Two of the most powerful influences in the world challenged Jacksonville District’s Water Resources Branch in 2013: nature and the President of the United States.
The influences actually began in 2012 and then “led to an unprecedented year in execution,” said Jerry Scarborough, branch chief.
Nature struck powerful blows against Florida in 2012 with storm-force winds, rain and large swells that caused more than $68 billion in damages and brought a record amount of emergency navigation and beach restoration work to Jacksonville District.
Also in 2012, President Barack Obama launched the “We Can’t Wait” initiative to expedite nationally significant infrastructure projects, including modernizing and expanding major ports in the United States. This included Jacksonville Harbor and Miami Harbor.
For the Port of Jacksonville, the initiative included the project team completing a feasibility study by April 2014, months ahead of previous projections. Jason Harrah, project manager, said the only obstacle preventing the team from achieving this goal will be the late submission of the biological opinion from National Marine Fisheries Service. The port’s Mile Point Project design work and collaboration also continues as the Mile Point Navigational Study awaits congressional authorization and appropriation.
As for the Miami Harbor project, this is another success story. “We awarded a base and options contract for the largest navigation contract ($206 million) in the country,” Scarborough said. But wait – there’s more. “Miami Harbor is also the first 50-foot project in South Atlantic Division history and it set the precedent for future sponsor funding of large construction projects,” he said.
Miami Harbor construction started in November, said Laurel Reichold, project manager, with crews expected to excavate 2.1 million cubic yards of dredge material. A contract option was executed in December and Reichold anticipates another option execution this month.
“We also completed the Civil Works Review Board for Canaveral Harbor 203, which received unanimous approval to move forward. Efforts continued on major navigation studies at Port Everglades and Lake Worth Inlet, and also on the Flagler County coastal study,” Reichold added.

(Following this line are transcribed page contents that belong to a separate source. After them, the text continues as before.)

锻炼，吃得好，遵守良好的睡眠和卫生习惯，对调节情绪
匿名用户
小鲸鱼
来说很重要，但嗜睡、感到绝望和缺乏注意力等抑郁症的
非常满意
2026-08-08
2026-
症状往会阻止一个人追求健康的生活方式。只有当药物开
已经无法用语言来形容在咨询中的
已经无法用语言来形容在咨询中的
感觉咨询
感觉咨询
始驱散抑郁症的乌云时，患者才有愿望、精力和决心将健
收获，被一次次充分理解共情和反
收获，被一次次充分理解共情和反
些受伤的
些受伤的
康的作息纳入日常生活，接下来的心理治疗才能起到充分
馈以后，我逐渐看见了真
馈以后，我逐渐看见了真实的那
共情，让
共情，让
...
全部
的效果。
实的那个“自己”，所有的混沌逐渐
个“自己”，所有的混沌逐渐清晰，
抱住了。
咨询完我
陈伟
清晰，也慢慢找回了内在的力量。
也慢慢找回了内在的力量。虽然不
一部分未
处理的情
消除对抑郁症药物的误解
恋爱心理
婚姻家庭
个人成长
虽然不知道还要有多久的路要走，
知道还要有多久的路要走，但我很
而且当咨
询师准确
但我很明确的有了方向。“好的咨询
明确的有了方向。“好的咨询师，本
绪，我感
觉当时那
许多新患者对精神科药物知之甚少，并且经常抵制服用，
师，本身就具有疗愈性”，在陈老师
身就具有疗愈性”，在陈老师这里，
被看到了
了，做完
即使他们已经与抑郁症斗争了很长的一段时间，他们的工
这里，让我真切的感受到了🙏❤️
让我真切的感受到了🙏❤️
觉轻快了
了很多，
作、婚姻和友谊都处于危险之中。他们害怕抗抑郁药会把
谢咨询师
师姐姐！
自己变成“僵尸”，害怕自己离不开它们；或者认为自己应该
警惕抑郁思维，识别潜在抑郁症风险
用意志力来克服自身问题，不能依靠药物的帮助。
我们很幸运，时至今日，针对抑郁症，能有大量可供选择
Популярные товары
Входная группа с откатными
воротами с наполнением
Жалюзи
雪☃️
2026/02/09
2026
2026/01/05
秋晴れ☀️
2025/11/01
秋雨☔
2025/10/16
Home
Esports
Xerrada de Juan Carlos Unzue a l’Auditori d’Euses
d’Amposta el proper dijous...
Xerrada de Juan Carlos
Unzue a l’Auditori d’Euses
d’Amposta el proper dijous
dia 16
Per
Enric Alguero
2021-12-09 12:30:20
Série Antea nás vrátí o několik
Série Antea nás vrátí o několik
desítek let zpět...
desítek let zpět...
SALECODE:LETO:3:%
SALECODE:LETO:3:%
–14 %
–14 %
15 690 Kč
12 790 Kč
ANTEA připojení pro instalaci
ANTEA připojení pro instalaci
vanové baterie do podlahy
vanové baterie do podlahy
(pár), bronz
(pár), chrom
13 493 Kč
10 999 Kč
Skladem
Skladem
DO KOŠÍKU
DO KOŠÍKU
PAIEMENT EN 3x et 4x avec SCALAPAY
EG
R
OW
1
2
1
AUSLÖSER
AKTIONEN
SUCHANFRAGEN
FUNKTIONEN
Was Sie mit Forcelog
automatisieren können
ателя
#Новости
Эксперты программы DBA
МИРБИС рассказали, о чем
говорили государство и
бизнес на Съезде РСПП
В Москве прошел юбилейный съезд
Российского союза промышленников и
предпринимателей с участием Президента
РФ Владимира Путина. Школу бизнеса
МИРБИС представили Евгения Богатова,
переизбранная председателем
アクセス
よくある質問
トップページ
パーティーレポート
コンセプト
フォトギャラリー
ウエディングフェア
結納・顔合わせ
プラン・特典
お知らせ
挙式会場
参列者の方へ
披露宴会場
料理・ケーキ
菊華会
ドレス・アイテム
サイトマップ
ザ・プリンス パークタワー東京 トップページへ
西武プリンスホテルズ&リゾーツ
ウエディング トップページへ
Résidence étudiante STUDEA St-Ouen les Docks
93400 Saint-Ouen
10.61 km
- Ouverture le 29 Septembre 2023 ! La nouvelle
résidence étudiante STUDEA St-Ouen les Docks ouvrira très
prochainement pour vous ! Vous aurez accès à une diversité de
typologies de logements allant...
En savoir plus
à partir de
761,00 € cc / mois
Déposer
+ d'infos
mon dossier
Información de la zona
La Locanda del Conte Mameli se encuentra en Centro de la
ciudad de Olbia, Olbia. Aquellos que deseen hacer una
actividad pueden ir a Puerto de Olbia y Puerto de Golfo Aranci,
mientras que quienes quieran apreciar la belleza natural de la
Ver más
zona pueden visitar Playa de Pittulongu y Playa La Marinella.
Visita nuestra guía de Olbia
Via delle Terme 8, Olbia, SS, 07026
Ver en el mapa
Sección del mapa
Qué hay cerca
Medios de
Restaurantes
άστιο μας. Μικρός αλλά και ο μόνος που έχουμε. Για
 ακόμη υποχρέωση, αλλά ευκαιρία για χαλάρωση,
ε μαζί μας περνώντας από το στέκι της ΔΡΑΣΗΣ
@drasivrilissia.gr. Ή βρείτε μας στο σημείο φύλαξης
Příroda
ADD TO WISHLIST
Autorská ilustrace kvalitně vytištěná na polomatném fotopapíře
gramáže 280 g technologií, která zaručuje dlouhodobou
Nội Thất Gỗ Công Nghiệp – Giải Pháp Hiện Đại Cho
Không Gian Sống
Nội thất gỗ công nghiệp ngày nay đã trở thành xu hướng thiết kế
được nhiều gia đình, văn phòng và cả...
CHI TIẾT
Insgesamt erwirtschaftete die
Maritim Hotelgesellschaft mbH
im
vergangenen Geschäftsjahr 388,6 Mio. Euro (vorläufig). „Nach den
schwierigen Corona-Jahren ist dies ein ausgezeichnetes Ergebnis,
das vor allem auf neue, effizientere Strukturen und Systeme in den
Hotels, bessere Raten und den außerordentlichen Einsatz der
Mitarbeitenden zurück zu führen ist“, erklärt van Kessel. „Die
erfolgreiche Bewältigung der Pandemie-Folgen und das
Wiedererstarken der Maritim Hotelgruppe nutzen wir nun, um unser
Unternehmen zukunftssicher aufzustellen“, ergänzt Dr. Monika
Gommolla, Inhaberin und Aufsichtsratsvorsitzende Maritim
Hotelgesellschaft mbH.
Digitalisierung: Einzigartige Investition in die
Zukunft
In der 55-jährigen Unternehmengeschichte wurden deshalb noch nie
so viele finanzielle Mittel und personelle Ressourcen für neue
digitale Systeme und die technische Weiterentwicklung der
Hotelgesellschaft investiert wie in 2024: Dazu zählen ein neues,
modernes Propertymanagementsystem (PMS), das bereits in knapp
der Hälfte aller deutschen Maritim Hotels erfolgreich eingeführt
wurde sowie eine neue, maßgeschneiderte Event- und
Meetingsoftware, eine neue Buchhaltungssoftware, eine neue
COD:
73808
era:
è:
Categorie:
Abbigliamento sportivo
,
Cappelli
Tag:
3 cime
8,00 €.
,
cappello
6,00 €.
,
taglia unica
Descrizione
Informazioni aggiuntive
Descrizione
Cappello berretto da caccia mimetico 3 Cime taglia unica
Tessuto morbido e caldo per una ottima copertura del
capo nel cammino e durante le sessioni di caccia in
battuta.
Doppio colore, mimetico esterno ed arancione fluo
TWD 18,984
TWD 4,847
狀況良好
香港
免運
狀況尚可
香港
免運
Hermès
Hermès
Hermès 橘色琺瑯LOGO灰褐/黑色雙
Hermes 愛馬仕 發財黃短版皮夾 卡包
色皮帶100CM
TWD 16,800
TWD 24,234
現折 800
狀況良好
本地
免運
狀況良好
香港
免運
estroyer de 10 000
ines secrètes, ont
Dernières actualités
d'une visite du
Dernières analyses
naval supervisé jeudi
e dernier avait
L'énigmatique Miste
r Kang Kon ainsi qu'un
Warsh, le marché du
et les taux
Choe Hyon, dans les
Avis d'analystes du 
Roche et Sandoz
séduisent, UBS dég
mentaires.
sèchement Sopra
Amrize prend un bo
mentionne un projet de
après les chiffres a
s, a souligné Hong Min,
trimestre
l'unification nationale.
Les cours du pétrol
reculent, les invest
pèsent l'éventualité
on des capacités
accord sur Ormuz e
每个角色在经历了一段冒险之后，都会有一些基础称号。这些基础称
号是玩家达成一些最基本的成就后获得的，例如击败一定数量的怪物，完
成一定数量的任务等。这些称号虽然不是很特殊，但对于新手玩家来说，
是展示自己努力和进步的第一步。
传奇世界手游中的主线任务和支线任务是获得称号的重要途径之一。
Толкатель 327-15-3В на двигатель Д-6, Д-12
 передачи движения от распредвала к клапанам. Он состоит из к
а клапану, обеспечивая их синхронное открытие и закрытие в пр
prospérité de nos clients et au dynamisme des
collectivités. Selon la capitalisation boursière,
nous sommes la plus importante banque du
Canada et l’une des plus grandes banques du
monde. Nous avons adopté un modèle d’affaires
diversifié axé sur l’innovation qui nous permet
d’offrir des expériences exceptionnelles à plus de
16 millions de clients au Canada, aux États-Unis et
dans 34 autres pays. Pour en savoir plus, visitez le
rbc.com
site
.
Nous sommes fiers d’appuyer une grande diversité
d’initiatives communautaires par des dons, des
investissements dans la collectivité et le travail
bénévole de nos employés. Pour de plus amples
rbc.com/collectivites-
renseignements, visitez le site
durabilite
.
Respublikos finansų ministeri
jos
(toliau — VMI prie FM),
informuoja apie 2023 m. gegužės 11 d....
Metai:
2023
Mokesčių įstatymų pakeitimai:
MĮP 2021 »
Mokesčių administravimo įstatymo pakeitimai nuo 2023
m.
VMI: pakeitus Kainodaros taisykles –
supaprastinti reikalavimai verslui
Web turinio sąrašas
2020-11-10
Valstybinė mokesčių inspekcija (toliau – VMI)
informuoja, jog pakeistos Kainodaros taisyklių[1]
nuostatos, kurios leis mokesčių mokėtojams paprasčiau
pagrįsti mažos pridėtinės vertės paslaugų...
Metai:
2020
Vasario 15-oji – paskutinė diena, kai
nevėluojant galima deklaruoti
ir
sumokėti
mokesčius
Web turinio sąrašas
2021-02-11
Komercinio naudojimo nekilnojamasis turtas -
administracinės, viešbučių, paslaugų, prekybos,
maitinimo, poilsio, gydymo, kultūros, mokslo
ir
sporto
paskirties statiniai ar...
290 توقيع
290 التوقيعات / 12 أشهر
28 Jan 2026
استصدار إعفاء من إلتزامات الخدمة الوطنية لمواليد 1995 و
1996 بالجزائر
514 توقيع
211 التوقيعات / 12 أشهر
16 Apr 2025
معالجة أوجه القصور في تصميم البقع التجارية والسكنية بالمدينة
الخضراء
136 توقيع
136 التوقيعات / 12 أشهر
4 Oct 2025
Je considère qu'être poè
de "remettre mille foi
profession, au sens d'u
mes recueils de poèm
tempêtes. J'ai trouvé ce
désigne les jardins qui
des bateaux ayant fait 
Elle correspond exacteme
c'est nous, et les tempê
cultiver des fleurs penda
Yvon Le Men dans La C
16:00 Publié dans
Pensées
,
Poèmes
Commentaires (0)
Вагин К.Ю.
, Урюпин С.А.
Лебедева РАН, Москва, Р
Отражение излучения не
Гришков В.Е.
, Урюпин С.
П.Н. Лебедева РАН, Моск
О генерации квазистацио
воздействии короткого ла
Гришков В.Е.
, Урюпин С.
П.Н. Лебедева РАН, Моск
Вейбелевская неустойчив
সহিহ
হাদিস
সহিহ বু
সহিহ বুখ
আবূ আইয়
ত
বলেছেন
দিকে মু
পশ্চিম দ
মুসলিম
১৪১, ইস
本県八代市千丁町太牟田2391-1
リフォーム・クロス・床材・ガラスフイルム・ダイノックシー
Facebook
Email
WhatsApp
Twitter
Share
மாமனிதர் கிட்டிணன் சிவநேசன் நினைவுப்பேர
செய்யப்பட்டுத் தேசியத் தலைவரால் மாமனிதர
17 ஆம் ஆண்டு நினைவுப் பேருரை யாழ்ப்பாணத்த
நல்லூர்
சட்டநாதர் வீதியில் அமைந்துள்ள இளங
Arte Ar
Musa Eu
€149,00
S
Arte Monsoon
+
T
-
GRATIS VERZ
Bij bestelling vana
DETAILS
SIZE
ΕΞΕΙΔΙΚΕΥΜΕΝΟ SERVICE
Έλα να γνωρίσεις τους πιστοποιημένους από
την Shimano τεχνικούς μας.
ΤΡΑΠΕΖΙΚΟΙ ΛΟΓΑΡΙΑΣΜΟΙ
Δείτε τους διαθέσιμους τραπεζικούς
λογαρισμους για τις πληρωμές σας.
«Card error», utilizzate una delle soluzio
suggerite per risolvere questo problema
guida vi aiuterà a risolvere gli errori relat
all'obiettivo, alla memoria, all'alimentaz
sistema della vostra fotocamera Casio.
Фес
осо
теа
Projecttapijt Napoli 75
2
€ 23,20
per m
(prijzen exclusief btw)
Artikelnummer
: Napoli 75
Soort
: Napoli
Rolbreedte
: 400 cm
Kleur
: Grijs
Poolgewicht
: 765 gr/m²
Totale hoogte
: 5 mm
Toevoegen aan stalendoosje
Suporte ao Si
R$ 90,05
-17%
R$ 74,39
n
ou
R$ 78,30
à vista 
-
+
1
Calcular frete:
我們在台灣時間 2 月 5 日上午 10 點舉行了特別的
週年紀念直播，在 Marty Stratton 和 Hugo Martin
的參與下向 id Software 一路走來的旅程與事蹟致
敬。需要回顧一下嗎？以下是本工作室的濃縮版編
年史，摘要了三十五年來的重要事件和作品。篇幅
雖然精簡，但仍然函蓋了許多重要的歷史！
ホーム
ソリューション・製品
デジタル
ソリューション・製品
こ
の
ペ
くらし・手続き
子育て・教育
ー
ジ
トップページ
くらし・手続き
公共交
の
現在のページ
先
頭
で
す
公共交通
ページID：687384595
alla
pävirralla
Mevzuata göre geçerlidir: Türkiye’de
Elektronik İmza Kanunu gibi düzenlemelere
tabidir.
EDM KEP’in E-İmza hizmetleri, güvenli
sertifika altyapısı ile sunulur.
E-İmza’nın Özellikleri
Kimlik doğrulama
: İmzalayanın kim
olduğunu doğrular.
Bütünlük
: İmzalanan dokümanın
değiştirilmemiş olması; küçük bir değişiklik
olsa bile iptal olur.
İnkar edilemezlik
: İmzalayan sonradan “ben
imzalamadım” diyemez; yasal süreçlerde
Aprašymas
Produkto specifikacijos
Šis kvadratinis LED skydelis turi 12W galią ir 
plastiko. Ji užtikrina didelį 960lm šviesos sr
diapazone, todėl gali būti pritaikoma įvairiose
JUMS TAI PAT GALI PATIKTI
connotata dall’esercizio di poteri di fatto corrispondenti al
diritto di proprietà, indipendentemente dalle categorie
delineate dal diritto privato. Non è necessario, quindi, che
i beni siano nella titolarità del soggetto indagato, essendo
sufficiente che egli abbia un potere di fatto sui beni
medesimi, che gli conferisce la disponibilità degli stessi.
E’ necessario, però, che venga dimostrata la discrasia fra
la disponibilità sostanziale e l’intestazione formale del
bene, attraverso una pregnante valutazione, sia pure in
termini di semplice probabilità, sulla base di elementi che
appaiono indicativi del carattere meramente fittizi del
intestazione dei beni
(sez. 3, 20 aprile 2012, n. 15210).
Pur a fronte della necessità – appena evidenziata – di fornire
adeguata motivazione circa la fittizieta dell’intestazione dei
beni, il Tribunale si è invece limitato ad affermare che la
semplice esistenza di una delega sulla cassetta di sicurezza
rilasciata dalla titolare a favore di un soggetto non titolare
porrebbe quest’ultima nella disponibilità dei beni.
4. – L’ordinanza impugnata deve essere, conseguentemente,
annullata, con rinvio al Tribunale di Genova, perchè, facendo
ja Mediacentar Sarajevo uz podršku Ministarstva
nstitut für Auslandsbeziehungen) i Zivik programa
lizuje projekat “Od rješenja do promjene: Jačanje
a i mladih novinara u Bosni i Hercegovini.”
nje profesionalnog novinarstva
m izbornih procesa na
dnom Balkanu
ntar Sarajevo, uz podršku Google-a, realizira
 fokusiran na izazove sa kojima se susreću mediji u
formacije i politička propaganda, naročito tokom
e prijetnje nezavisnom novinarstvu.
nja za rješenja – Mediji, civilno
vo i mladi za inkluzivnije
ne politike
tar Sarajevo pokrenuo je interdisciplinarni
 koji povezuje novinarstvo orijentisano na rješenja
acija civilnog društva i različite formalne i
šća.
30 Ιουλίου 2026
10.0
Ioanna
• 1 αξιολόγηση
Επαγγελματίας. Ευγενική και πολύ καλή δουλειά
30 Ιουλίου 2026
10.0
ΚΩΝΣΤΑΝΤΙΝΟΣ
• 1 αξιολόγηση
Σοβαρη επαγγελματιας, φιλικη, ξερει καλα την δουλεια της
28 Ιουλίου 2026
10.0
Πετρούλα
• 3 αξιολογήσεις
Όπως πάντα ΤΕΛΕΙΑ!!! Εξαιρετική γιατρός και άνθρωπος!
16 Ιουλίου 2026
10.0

“We anticipate four Civil Works Review Boards in 2014 as a result of these study efforts,” Scarborough said.
These port project teams tackled new processes and overcame barriers to meet their critical milestones. And while they were doing all that, they were also making plans and preparing designs to get critical sand on heavily eroded federal beaches and clear navigation channels.
“Hurricane Sandy and Tropical Storm Debby brought an unprecedented amount of emergency projects to us and resulted in 22 unscheduled projects in fiscal year 2013,” Scarborough said.
More than $145 million in emergency contracts were awarded by the end of September. In the end, about 8 million cubic yards of material will restore 38.5 miles of eroded beaches, and maintenance at nine ports or channels will make navigation safer. By the start of the 2014 hurricane season, a majority of the coastal projects rehabilitation will be complete with a few still under way, providing for essential protection of lives, infrastructure and the environment.
In addition to challenges posed by powerful influences, the Water Resources Branch also awarded ten contracts that were previously scheduled, totaling more than $60 million.
“This adds up to a tremendous year in execution,” Scarborough said.
Scarborough added that the emergency work success was due in large part to Engineering Division’s Jim Lagrone. “He was a real champion for us this year. Jim was saddled with the task of preparing the plans and specifications for the majority of emergency work and really came through for us.”
Scarborough said that he’d have to name a very long list of people who contributed to making great strides in the past year. “It took a huge team effort and each person was a part of it in one way or another.”